La grâce avant les oeuvres, on aime bien. Ça fait partie de notre ADN.
Il n’en demeure pas moins que Jésus a été, comme on l’a vu, un homme totalement incarné.
Et si il a parlé et prêché, il a surtout vécu, et agit. Et s’ il nous invite certainement à écouter sa parole, il nous invite surtout avec ce “voyez”, à regarder ce qu’il a fait, son action , et ensuite, pour demeurer avec lui, il nous suggère d’agir dans le monde. Donc deuxième conseil : “Agissons”.
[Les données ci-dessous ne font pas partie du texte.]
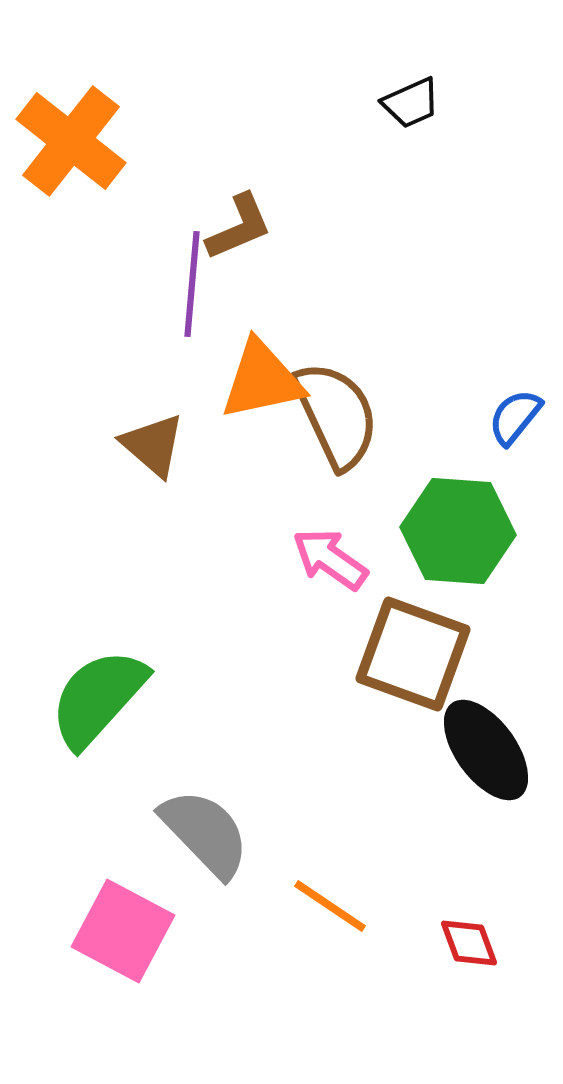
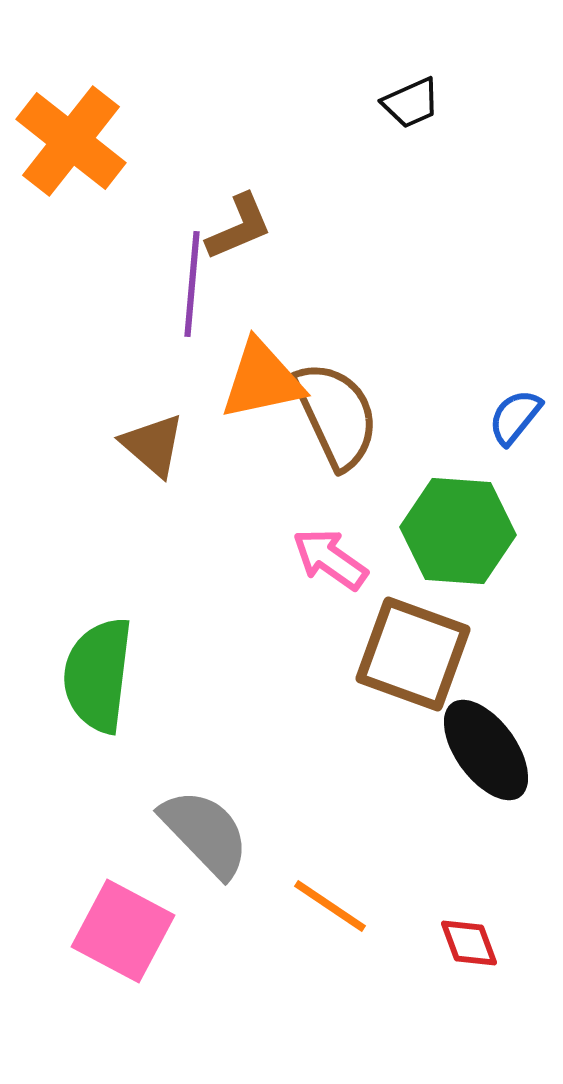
green semicircle: moved 23 px up; rotated 35 degrees counterclockwise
Le dernier conseil de Jésus, qu’on entend dans la brièveté et la simplicité de la formule “venez et voyez”, ce serait me semble t il de voyager léger, de faire simple. Par ces mots simples, Jésus nous conseille de laisser derrière nous nos bagages, nos questions, nos habitudes, nos traditions du passé, nos “on a toujours fait comme ça”, mais aussi nos bonnes résolutions, nos “je dois faire ça pour réussir ma vie, pour respecter mes principes” et j’en passe.
Troisième conseil donc, Jésus nous dit quelque chose comme : « voyageons léger et laissons le Seigneur agir dans nos vies », et alors tout sera transformé et notamment notre rapport au monde, aux
autres, et à nous même.
Voilà.
C’était le début d’une histoire, la nôtre ou celle de l’évangile de Jean, et dans cette histoire, Jésus nous a dit : Venez et voyez, et le Seigneur fera toutes choses nouvelles.
C’est le début de l’histoire. Il suffit de faire un premier pas avec Jésus, puis un bout de chemin, et puis on voit ce qui se passe, et finalement on change le monde.